Can You Record Guitar With A Condenser Mic? Absolutely!

You may also want to consider using ribbon and dynamic microphones as well.

Microphones, Audio Interfaces, Guitars, and Amplifiers are tools needed to get the best results in your profession.

Yes, they can be expensive. No, you do not need to buy the most expensive equipment to get great results.

Use what you have and plan for what you want.

If you like to play, write, record, and produce music then you are in the right place.

I have many great articles that you will find interesting and helpful.

Take some time and have a look around my website.

Feel free to leave your questions and helpful comments below.

6 thoughts on “Can You Record Guitar With A Condenser Mic?”

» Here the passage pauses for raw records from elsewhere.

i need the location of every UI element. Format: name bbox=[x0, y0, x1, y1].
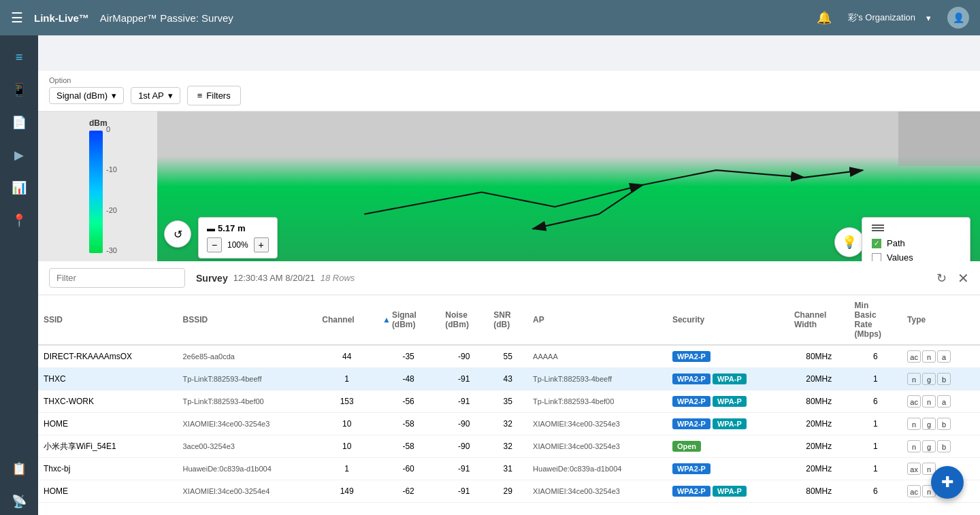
org-name[interactable]: 彩's Organization bbox=[848, 12, 915, 24]
sidebar-item-chart[interactable]: 📊 bbox=[5, 174, 33, 201]
filter-input[interactable] bbox=[49, 268, 185, 288]
legend-label: Path bbox=[887, 238, 905, 248]
col-signal[interactable]: ▲ Signal(dBm) bbox=[377, 295, 440, 345]
cell-channel: 10 bbox=[316, 413, 377, 435]
table-row[interactable]: THXC-WORKTp-LinkT:882593-4bef00153-56-91… bbox=[38, 391, 980, 413]
cell-min-basic-rate: 6 bbox=[849, 480, 902, 503]
security-badge: WPA-P bbox=[713, 486, 747, 497]
cell-bssid: XIAOMIEl:34ce00-3254e4 bbox=[177, 480, 316, 503]
type-badge: ac bbox=[907, 350, 921, 363]
cell-snr: 55 bbox=[488, 345, 527, 368]
dbm-tick-30: -30 bbox=[106, 246, 117, 254]
table-row[interactable]: DIRECT-RKAAAAmsOX2e6e85-aa0cda44-35-9055… bbox=[38, 345, 980, 368]
cell-min-basic-rate: 1 bbox=[849, 435, 902, 458]
cell-signal: -58 bbox=[377, 435, 440, 458]
security-badge: WPA2-P bbox=[672, 418, 710, 429]
security-badge: WPA-P bbox=[713, 396, 747, 407]
close-button[interactable]: ✕ bbox=[958, 270, 969, 286]
cell-signal: -60 bbox=[377, 458, 440, 480]
cell-bssid: HuaweiDe:0c839a-d1b004 bbox=[177, 458, 316, 480]
cell-noise: -91 bbox=[440, 480, 488, 503]
legend-item-path[interactable]: ✓Path bbox=[872, 238, 960, 248]
cell-ap: XIAOMIEl:34ce00-3254e3 bbox=[527, 413, 667, 435]
zoom-plus-button[interactable]: + bbox=[254, 237, 269, 252]
cell-signal: -35 bbox=[377, 345, 440, 368]
table-row[interactable]: HOMEXIAOMIEl:34ce00-3254e4149-62-9129XIA… bbox=[38, 480, 980, 503]
zoom-distance: ▬ 5.17 m bbox=[207, 223, 269, 233]
table-scroll[interactable]: SSID BSSID Channel ▲ Signal(dBm) Noise(d… bbox=[38, 295, 980, 515]
cell-channel-width: 80MHz bbox=[789, 391, 849, 413]
legend-checkbox[interactable]: ✓ bbox=[872, 239, 881, 248]
type-badge: n bbox=[907, 418, 921, 430]
hamburger-icon[interactable]: ☰ bbox=[11, 10, 23, 26]
avatar[interactable]: 👤 bbox=[947, 7, 969, 29]
cell-channel-width: 20MHz bbox=[789, 458, 849, 480]
security-badge: WPA2-P bbox=[672, 373, 710, 384]
map-reset-button[interactable]: ↺ bbox=[164, 220, 191, 248]
legend-toggle-button[interactable]: 💡 bbox=[834, 227, 864, 257]
legend-checkbox[interactable] bbox=[872, 253, 881, 262]
col-security: Security bbox=[667, 295, 789, 345]
cell-snr: 31 bbox=[488, 458, 527, 480]
type-badge: n bbox=[922, 350, 936, 363]
legend-header bbox=[872, 225, 960, 233]
survey-label: Survey bbox=[196, 273, 228, 284]
cell-bssid: Tp-LinkT:882593-4bef00 bbox=[177, 391, 316, 413]
cell-channel: 153 bbox=[316, 391, 377, 413]
sidebar-item-file[interactable]: 📋 bbox=[5, 455, 33, 482]
filters-button[interactable]: ≡ Filters bbox=[187, 86, 241, 105]
legend-item-values[interactable]: Values bbox=[872, 252, 960, 261]
fab-icon: ✚ bbox=[941, 474, 953, 491]
type-badge: ax bbox=[907, 463, 921, 475]
legend-lines-icon bbox=[872, 225, 884, 233]
type-badge: g bbox=[922, 418, 936, 430]
sidebar-item-document[interactable]: 📄 bbox=[5, 109, 33, 136]
bottom-panel: Survey 12:30:43 AM 8/20/21 18 Rows ↻ ✕ S… bbox=[38, 261, 980, 515]
bell-icon[interactable]: 🔔 bbox=[817, 10, 832, 25]
sidebar-item-rss[interactable]: 📡 bbox=[5, 488, 33, 515]
lightbulb-icon: 💡 bbox=[842, 235, 857, 250]
map-container: dBm 0 -10 -20 -30 bbox=[38, 112, 980, 261]
zoom-minus-button[interactable]: − bbox=[207, 237, 222, 252]
cell-bssid: 3ace00-3254e3 bbox=[177, 435, 316, 458]
sidebar-item-device[interactable]: 📱 bbox=[5, 76, 33, 103]
cell-signal: -62 bbox=[377, 480, 440, 503]
cell-channel: 10 bbox=[316, 435, 377, 458]
type-badge: g bbox=[922, 440, 936, 452]
table-row[interactable]: THXCTp-LinkT:882593-4beeff1-48-9143Tp-Li… bbox=[38, 368, 980, 391]
col-bssid: BSSID bbox=[177, 295, 316, 345]
sidebar-item-location[interactable]: 📍 bbox=[5, 207, 33, 234]
fab-button[interactable]: ✚ bbox=[931, 466, 964, 499]
cell-noise: -90 bbox=[440, 413, 488, 435]
cell-min-basic-rate: 1 bbox=[849, 413, 902, 435]
signal-select-value: Signal (dBm) bbox=[56, 90, 108, 101]
cell-ap: Tp-LinkT:882593-4beeff bbox=[527, 368, 667, 391]
cell-type: ngb bbox=[902, 368, 980, 391]
sidebar-item-list[interactable]: ≡ bbox=[5, 44, 33, 71]
security-badge: WPA2-P bbox=[672, 396, 710, 407]
cell-ap: HuaweiDe:0c839a-d1b004 bbox=[527, 458, 667, 480]
chevron-down-icon[interactable]: ▾ bbox=[926, 13, 931, 23]
cell-security: WPA2-P bbox=[667, 345, 789, 368]
type-badge: ac bbox=[907, 395, 921, 408]
survey-time: 12:30:43 AM 8/20/21 bbox=[233, 273, 315, 283]
cell-noise: -91 bbox=[440, 391, 488, 413]
cell-min-basic-rate: 1 bbox=[849, 368, 902, 391]
table-body: DIRECT-RKAAAAmsOX2e6e85-aa0cda44-35-9055… bbox=[38, 345, 980, 503]
reset-icon: ↺ bbox=[174, 228, 182, 241]
table-row[interactable]: HOMEXIAOMIEl:34ce00-3254e310-58-9032XIAO… bbox=[38, 413, 980, 435]
top-nav: ☰ Link-Live™ AirMapper™ Passive: Survey … bbox=[0, 0, 980, 35]
sidebar-item-play[interactable]: ▶ bbox=[5, 142, 33, 169]
refresh-button[interactable]: ↻ bbox=[936, 271, 947, 286]
cell-ssid: THXC bbox=[38, 368, 177, 391]
cell-bssid: Tp-LinkT:882593-4beeff bbox=[177, 368, 316, 391]
cell-channel: 1 bbox=[316, 458, 377, 480]
table-row[interactable]: Thxc-bjHuaweiDe:0c839a-d1b0041-60-9131Hu… bbox=[38, 458, 980, 480]
type-badge: g bbox=[922, 373, 936, 385]
table-row[interactable]: 小米共享WiFi_54E13ace00-3254e310-58-9032XIAO… bbox=[38, 435, 980, 458]
type-badge: n bbox=[922, 395, 936, 408]
survey-rows: 18 Rows bbox=[321, 273, 355, 283]
ap-select[interactable]: 1st AP ▾ bbox=[131, 87, 180, 104]
signal-select[interactable]: Signal (dBm) ▾ bbox=[49, 87, 124, 104]
table-header-row: SSID BSSID Channel ▲ Signal(dBm) Noise(d… bbox=[38, 295, 980, 345]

  1. A condenser microphone seems like the right choice if you want quality sound. It is interesting to note that the AKG C414 XLII, although it is a condenser microphone. is useful for recoding loud music.As a totally versatile microsphone, it seems to be the best choice if a peron is interested in flexibility in a recording device.For quality music, producers like to use both a dynamic microphone and a condenser microphone. I would suppose that the value that these products have, even thou there id cost involved, is that quality music is produced and will eventually provide incredible rewards!

    • The AKG C414 XLII is a great all around condenser microphone and has a good price point for what you are getting.  I like the fact that it can handle high SPL levels and can be used for any project. 

      I am a fan of using two different microphones on a acoustic guitar or a amplifier.  I think it gives you a much fuller and better colored sound. 

  2. I got one of these for my nephew a couple of years ago for his youtube channel so when he is blogging his commentary has no echo and is better quality. These condenser mics are very useful and definitely worth having especially if you perform recording or podcasts 

    I personally think the more information we have about these the better and you have definitely given us a good amount of information and suggestions to look at and choose from. Shame they aren’t cheap like.

    • Condenser mics are great for broadcast and voice projects.  There are some really good mics and condenser mics for podcast that cost less and will work great.  I will have some upcoming articles on this topic.  

      Every condenser mic needs a source of phantom power.  I have a great article all about audio interfaces if you want to learn more: Will An Audio Interface Make My Music Sound Better? Be sure and check it out!

  3. Since January, I have recorded drums in my bedroom every night. Sennheiser MD 421 II provided me with a very clear recording. I bought it on eBay. When I sent my recorded song to my husband for feedback, he immediately noticed that the drums sound between my other microphone and Sennheiser was different.

    It’s expensive for me. Before this I didn’t think I would spend HK$1,175 for a microphone. But it’s really worth it.

    • Hi Julia,  Microphones really do make a big difference in the quality of the sounds we record.

      A good recording makes it so much easier to complete your mixes and mastering. 

      What other kind of microphones do you use?

      Microphones can be an expense but if you are serious about getting great sound they are a necessary tool.